Transcribed page contents:
━━━━━━━━━━━━━━━━━━━━

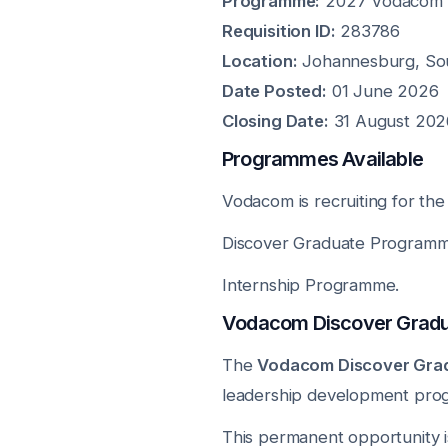
Programme:
2027 Vodacom E
Requisition ID:
283786
Location:
Johannesburg, Sou
Date Posted:
01 June 2026
Closing Date:
31 August 202
Programmes Available
Vodacom is recruiting for th
Discover Graduate Programm
Internship Programme.
Vodacom Discover Grad
The
Vodacom Discover Gra
leadership development pro
This permanent opportunity i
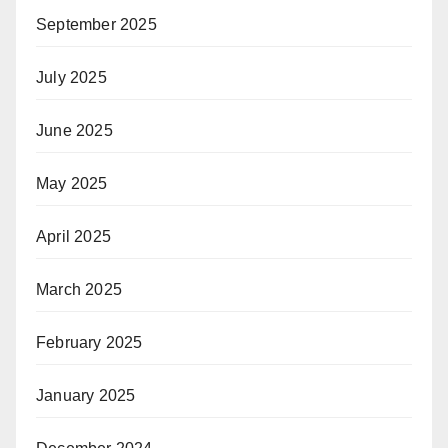
September 2025
July 2025
June 2025
May 2025
April 2025
March 2025
February 2025
January 2025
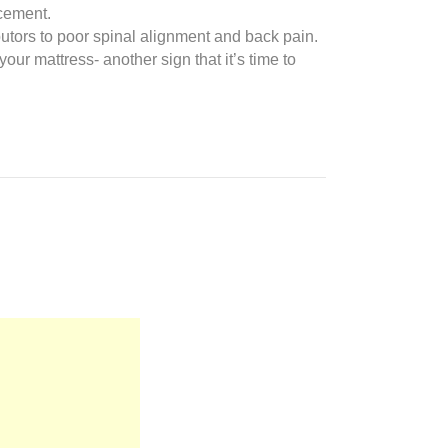
acement.
ibutors to poor spinal alignment and back pain.
our mattress- another sign that it’s time to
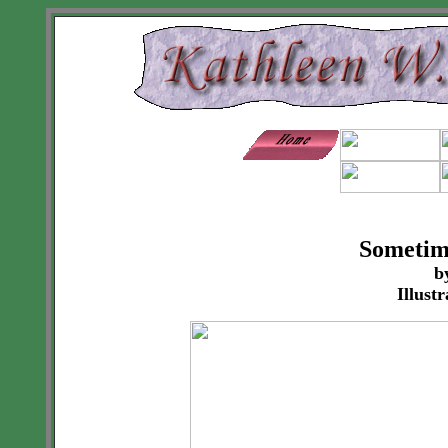
Sometim
b
Illust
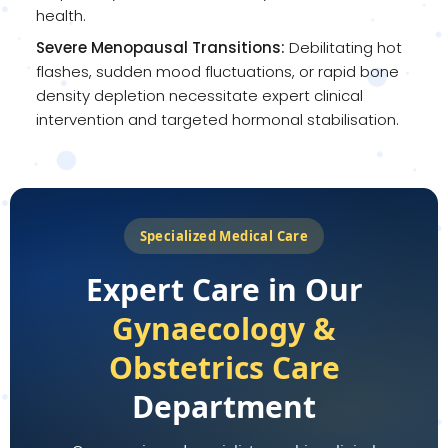
health.
Severe Menopausal Transitions:
Debilitating hot
flashes, sudden mood fluctuations, or rapid bone
density depletion necessitate expert clinical
intervention and targeted hormonal stabilisation.
Specialized Medical Care
Expert Care in Our
Gynaecology &
Obstetrics Care
Department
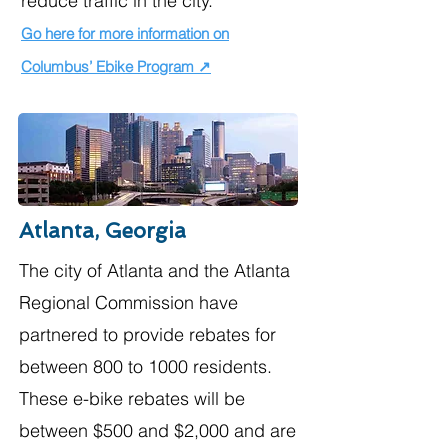
reduce traffic in the city.​
Go here for more information on
Columbus’ Ebike Program ↗
Atlanta, Georgia
The city of Atlanta and the Atlanta
Regional Commission have
partnered to provide rebates for
between 800 to 1000 residents.
These e-bike rebates will be
between $500 and $2,000 and are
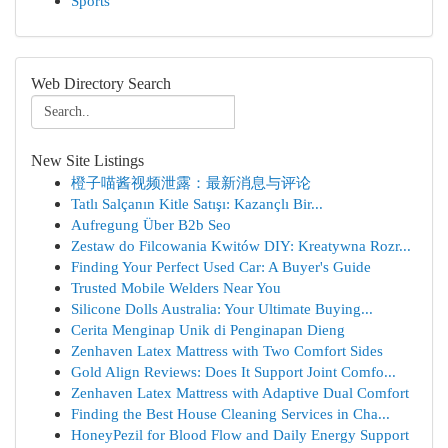
Sports
Web Directory Search
New Site Listings
橙子喵酱视频泄露：最新消息与评论
Tatlı Salçanın Kitle Satışı: Kazançlı Bir...
Aufregung Über B2b Seo
Zestaw do Filcowania Kwitów DIY: Kreatywna Rozr...
Finding Your Perfect Used Car: A Buyer's Guide
Trusted Mobile Welders Near You
Silicone Dolls Australia: Your Ultimate Buying...
Cerita Menginap Unik di Penginapan Dieng
Zenhaven Latex Mattress with Two Comfort Sides
Gold Align Reviews: Does It Support Joint Comfo...
Zenhaven Latex Mattress with Adaptive Dual Comfort
Finding the Best House Cleaning Services in Cha...
HoneyPezil for Blood Flow and Daily Energy Support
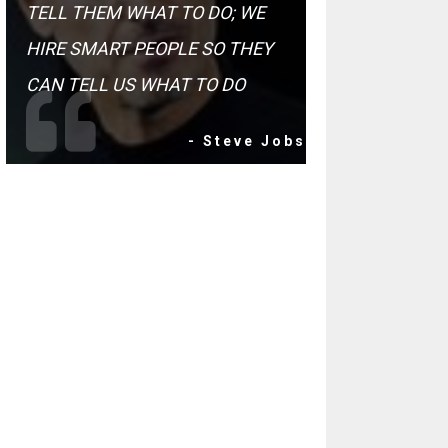
TELL THEM WHAT TO DO; WE
HIRE SMART PEOPLE SO THEY
CAN TELL US WHAT TO DO
- Steve Jobs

━━━━━━━━━━━━━━━━━━━━

◆ **Exercise description**:
Your copy should match the records above word for word, but without images.

◆ **Response for this exercise**:
Programme:
2027 Vodacom E
Requisition ID:
283786
Location:
Johannesburg, Sou
Date Posted:
01 June 2026
Closing Date:
31 August 202
Programmes Available
Vodacom is recruiting for th
Discover Graduate Programm
Internship Programme.
Vodacom Discover Grad
The
Vodacom Discover Gra
leadership development pro
This permanent opportunity i
September 2025
July 2025
June 2025
May 2025
April 2025
March 2025
February 2025
January 2025
acement.
ibutors to poor spinal alignment and back pain.
our mattress- another sign that it’s time to
Sometim
b
Illust
health.
Severe Menopausal Transitions:
Debilitating hot
flashes, sudden mood fluctuations, or rapid bone
density depletion necessitate expert clinical
intervention and targeted hormonal stabilisation.
Specialized Medical Care
Expert Care in Our
Gynaecology &
Obstetrics Care
Department
reduce traffic in the city.​
Go here for more information on
Columbus’ Ebike Program ↗
Atlanta, Georgia
The city of Atlanta and the Atlanta
Regional Commission have
partnered to provide rebates for
between 800 to 1000 residents.
These e-bike rebates will be
between $500 and $2,000 and are
Sports
Web Directory Search
New Site Listings
橙子喵酱视频泄露：最新消息与评论
Tatlı Salçanın Kitle Satışı: Kazançlı Bir...
Aufregung Über B2b Seo
Zestaw do Filcowania Kwitów DIY: Kreatywna Rozr...
Finding Your Perfect Used Car: A Buyer's Guide
Trusted Mobile Welders Near You
Silicone Dolls Australia: Your Ultimate Buying...
Cerita Menginap Unik di Penginapan Dieng
Zenhaven Latex Mattress with Two Comfort Sides
Gold Align Reviews: Does It Support Joint Comfo...
Zenhaven Latex Mattress with Adaptive Dual Comfort
Finding the Best House Cleaning Services in Cha...
HoneyPezil for Blood Flow and Daily Energy Support
TELL THEM WHAT TO DO; WE
HIRE SMART PEOPLE SO THEY
CAN TELL US WHAT TO DO
- Steve Jobs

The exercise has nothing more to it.